EXERCISE BRIEF:
In the data that follows, find the line containing "Image resolution: width=1568, height=1286."; then quote that line and every line after it, exactly, through the last one.
──────── DATA EXTRACT
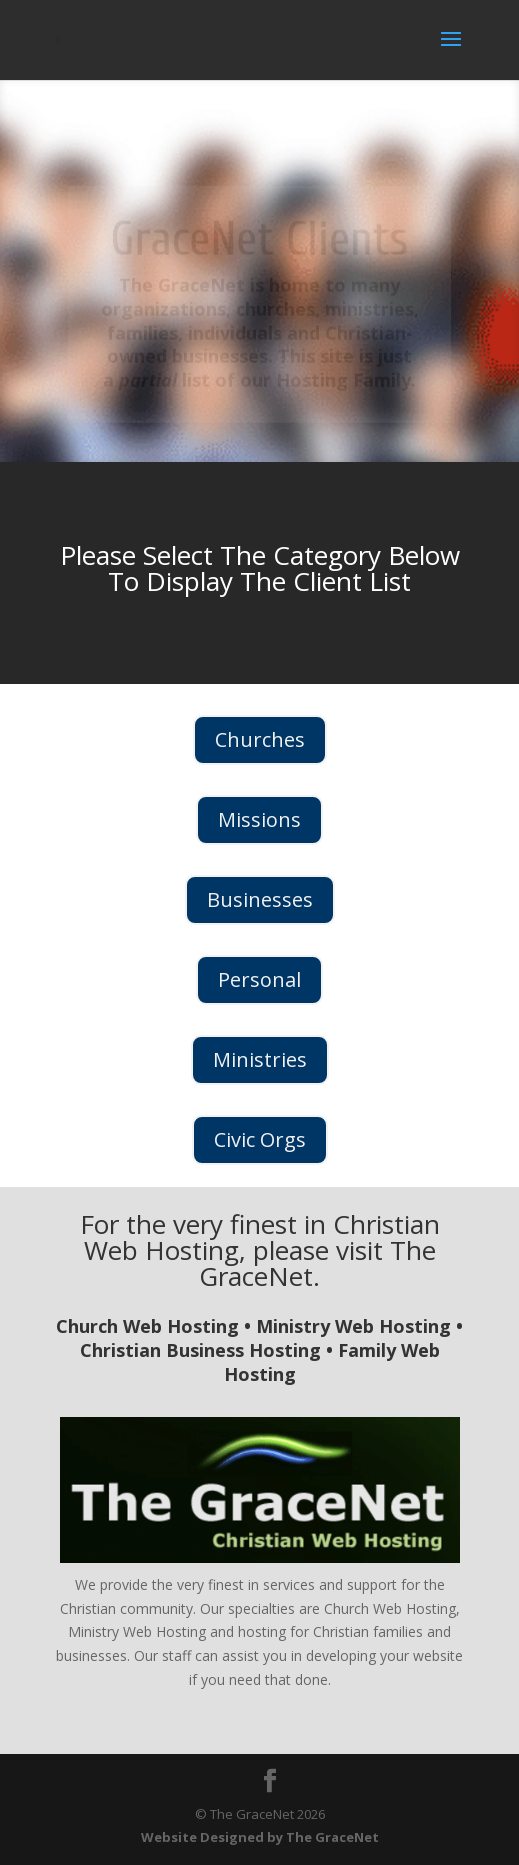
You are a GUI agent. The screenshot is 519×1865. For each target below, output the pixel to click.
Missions (259, 819)
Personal (259, 979)
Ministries (260, 1059)
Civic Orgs (260, 1139)
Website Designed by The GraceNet (260, 1837)
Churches (260, 739)
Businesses (260, 899)
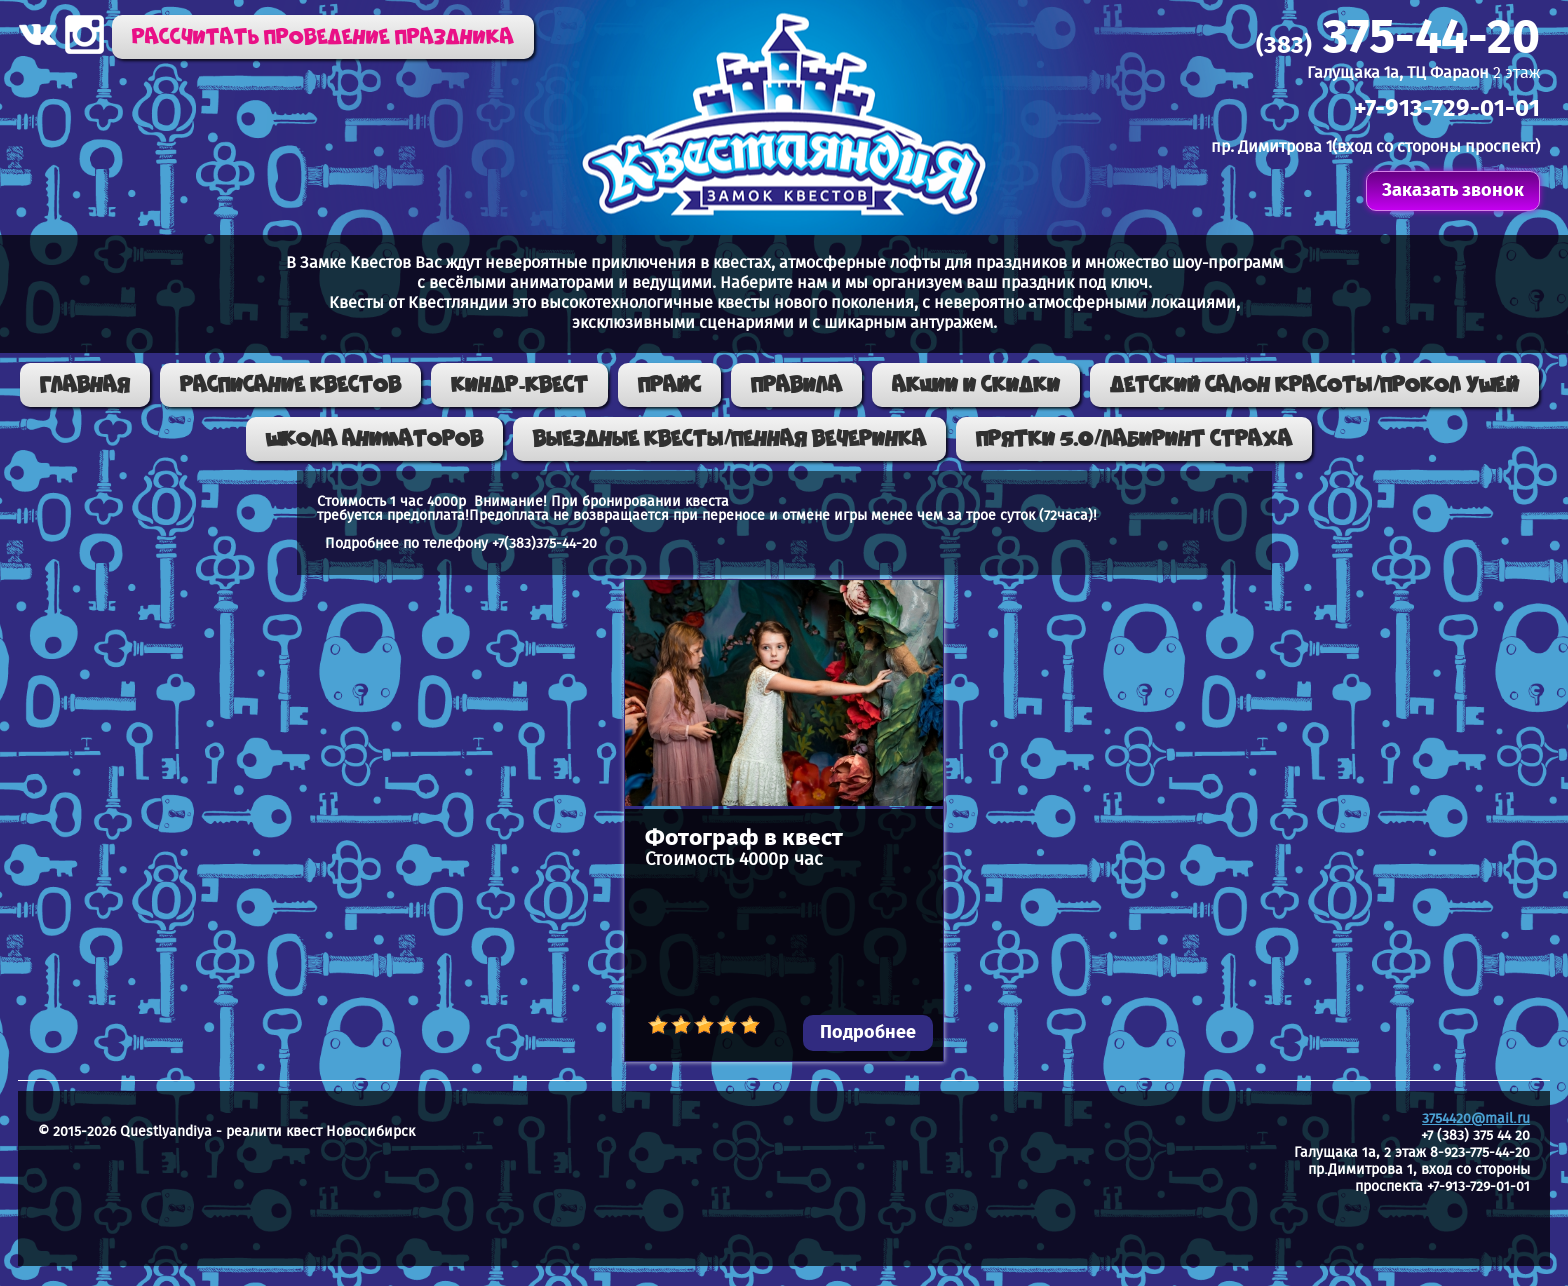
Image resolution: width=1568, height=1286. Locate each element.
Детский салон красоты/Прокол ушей (1314, 385)
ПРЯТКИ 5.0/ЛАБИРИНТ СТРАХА (1134, 439)
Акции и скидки (976, 385)
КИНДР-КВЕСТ (519, 385)
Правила (796, 385)
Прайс (669, 385)
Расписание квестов (290, 385)
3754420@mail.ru (1476, 1119)
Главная (85, 385)
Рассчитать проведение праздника (323, 37)
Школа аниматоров (374, 439)
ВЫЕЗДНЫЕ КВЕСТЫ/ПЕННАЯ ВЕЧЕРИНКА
────────────────
OUTPUT OF THE TASK:
Image resolution: width=1568, height=1286. Locate each element.
Детский салон красоты/Прокол ушей (1314, 385)
ПРЯТКИ 5.0/ЛАБИРИНТ СТРАХА (1134, 439)
Акции и скидки (976, 385)
КИНДР-КВЕСТ (519, 385)
Правила (796, 385)
Прайс (669, 385)
Расписание квестов (290, 385)
3754420@mail.ru (1476, 1119)
Главная (85, 385)
Рассчитать проведение праздника (323, 37)
Школа аниматоров (374, 439)
ВЫЕЗДНЫЕ КВЕСТЫ/ПЕННАЯ ВЕЧЕРИНКА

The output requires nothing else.